At least 137 people have died in the last few days from flooding caused by intense monsoon-season rains that have been lashing parts of Asia for weeks, according to government and media accounts.
Pakistan's government reported Friday that up to a foot of rain (313 mm) in eastern parts of the country Thursday caused heavy flooding that left at least 56 people dead and 68 injured.
That's up from 40 on Thursday, when the National Disaster Management Authority said many had died from collapsing roofs or electrocution by downed power lines. Thirteen of the deaths were in Lahore, one of Pakistan's most populous cities.

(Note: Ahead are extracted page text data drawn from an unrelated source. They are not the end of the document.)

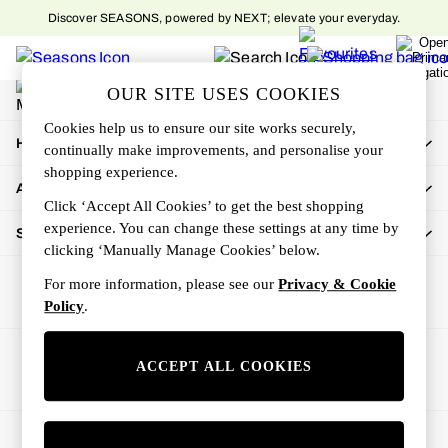
Discover SEASONS, powered by NEXT; elevate your everyday.
An error occurred on client
My Account
OUR SITE USES COOKIES
Sign-in to your account
Cookies help us to ensure our site works securely,
How Can We Help
continually make improvements, and personalise your
shopping experience.
About Us
Click ‘Accept All Cookies’ to get the best shopping
experience. You can change these settings at any time by
Shop By Department
clicking ‘Manually Manage Cookies’ below.
For more information, please see our
Privacy & Cookie
Policy
.
Ways to pay
ACCEPT ALL COOKIES
© 2026 All rights reserved.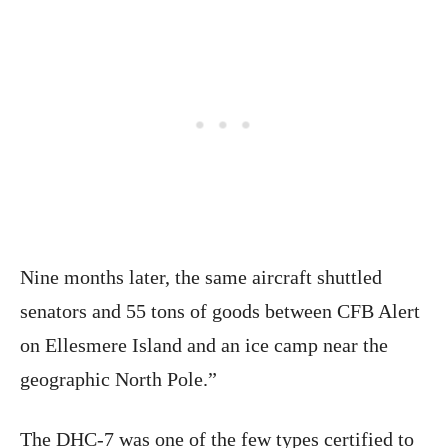
Nine months later, the same aircraft shuttled
senators and 55 tons of goods between CFB Alert
on Ellesmere Island and an ice camp near the
geographic North Pole.”
The DHC-7 was one of the few types certified to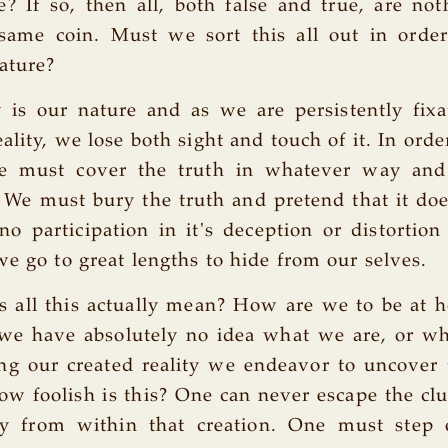
e? If so, then all, both false and true, are no
 same coin. Must we sort this all out in order
ature?
y is our nature and as we are persistently fix
ality, we lose both sight and touch of it. In orde
we must cover the truth in whatever way an
 We must bury the truth and pretend that it doe
o participation in it's deception or distortion 
we go to great lengths to hide from our selves.
s all this actually mean? How are we to be at 
we have absolutely no idea what we are, or wh
ing our created reality we endeavor to uncover 
ow foolish is this? One can never escape the clu
ity from within that creation. One must step 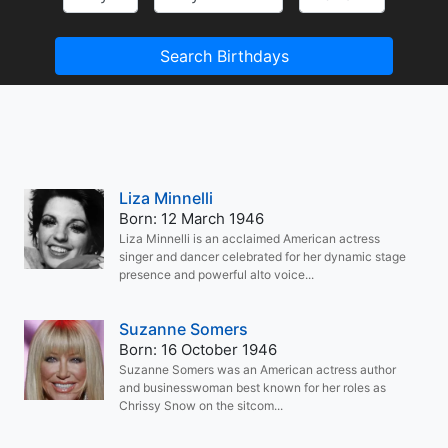
Search Birthdays
Liza Minnelli
Born: 12 March 1946
Liza Minnelli is an acclaimed American actress
singer and dancer celebrated for her dynamic stage
presence and powerful alto voice...
Suzanne Somers
Born: 16 October 1946
Suzanne Somers was an American actress author
and businesswoman best known for her roles as
Chrissy Snow on the sitcom...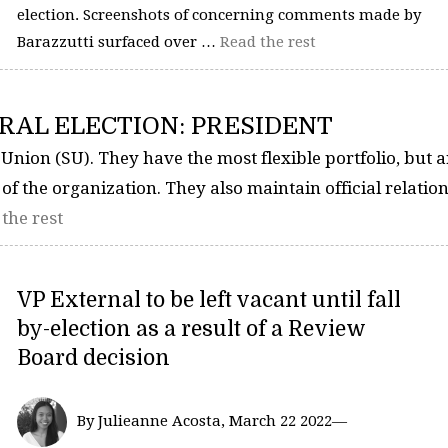
election. Screenshots of concerning comments made by
Barazzutti surfaced over …
Read the rest
RAL ELECTION: PRESIDENT
 Union (SU). They have the most flexible portfolio, but a
 of the organization. They also maintain official relatio
the rest
VP External to be left vacant until fall
by-election as a result of a Review
Board decision
By Julieanne Acosta, March 22 2022—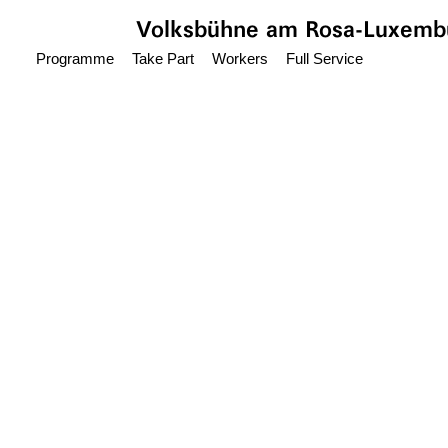
Jump to main content
Volksbühne
am Rosa-Luxembu
Programme
Take Part
Workers
Full Service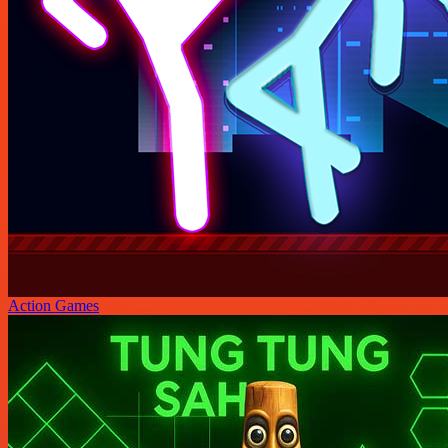
Action Games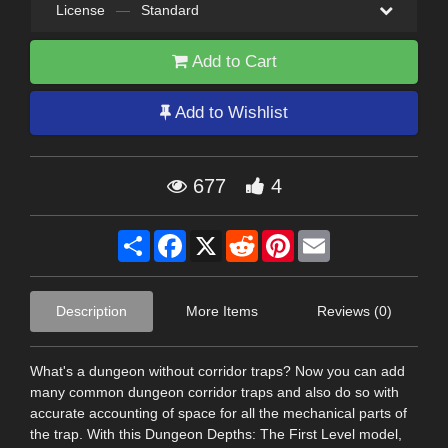
License
—
Standard
Add to Cart
Add to Wishlist
677
4
Share
Facebook
X
Reddit
Pinterest
Email
Description
More Items
Reviews (0)
What's a dungeon without corridor traps? Now you can add
many common dungeon corridor traps and also do so with
accurate accounting of space for all the mechanical parts of
the trap. With this Dungeon Depths: The First Level model,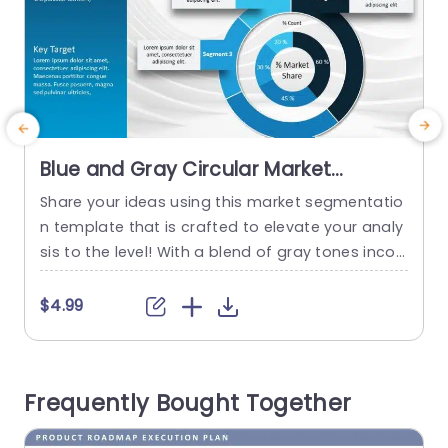
Blue and Gray Circular Market
Segmentation Chart Powerpoint
Share your ideas using this market segmentatio
S
Template
n template that is crafted to elevate your analy
p
sis to the level! With a blend of gray tones incor
o
porated in the design of this template; it not onl
y boosts the visual charm of your presentation
d
$4.99
but also simplifies intricate data into easily dige
c
stible sections, for your audience to grasp effor
o
tlessly. The circular arrangement facilitates...
Frequently Bought Together
s
read more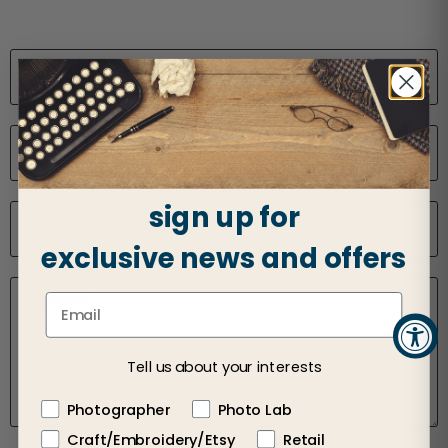
Name
*
Email
*
sign up for
Phone Number
exclusive news and offers
Message
*
Tell us about your interests
Photographer
Photo Lab
Craft/Embroidery/Etsy
Retail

News of the rising death toll in Pakistan came a day after reports out of Indian-administered Kashmir, where 50 people died when a bus carrying a wedding party overturned in a flash flood. They were among 70 killed in Jammu and Indian-administered Kashmir as a result of flooding, Indian officials reported according to CNN sister network CNN-IBN.
In Thailand, the state-run MCOT news agency reported that authorities have urged residents along waterways in the country's central region to move to higher ground. The risk of flooding has increased there after a decision to release more water from a dam to reduce water levels in the flood-hit north, MCOT reported.
The government had deployed more than 600 soldiers to aid in flood prevention work, the Bangkok Post reported.
Emergency officials were concerned about the possibility of flash floods and mudslides, MCOT reported.
On Wednesday, China's state-run CCTV reported 11 people had died and 39,000 had been evacuated in the southwestern city of Chongqing after heavy rains there. More than 2,200 homes collapsed in the deluge, CCTV said.
Bangladesh, Myanmar and Nepal were also hard-hit in August. South Korea and Japan have also seen flooding.